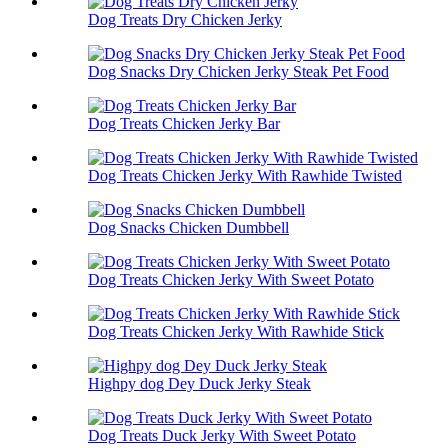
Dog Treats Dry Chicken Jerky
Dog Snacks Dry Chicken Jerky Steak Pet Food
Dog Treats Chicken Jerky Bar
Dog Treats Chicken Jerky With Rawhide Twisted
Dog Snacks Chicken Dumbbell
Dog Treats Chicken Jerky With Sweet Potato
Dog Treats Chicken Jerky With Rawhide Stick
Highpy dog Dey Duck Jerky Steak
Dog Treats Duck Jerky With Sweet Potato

··········

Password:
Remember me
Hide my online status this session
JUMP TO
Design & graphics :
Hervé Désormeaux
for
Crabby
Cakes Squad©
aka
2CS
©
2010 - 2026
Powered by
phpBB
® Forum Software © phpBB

··········

**What is expected**: From the listing above, return the lines starting at the one with "Dog Treats Chicken Jerky With Rawhide Twisted" and ending at the one with "Dog Treats Duck Jerky With Sweet Potato", both kept, exactly as they appear and nothing more.

**Result of this task**:
Dog Treats Chicken Jerky With Rawhide Twisted
Dog Snacks Chicken Dumbbell
Dog Treats Chicken Jerky With Sweet Potato
Dog Treats Chicken Jerky With Rawhide Stick
Highpy dog Dey Duck Jerky Steak
Dog Treats Duck Jerky With Sweet Potato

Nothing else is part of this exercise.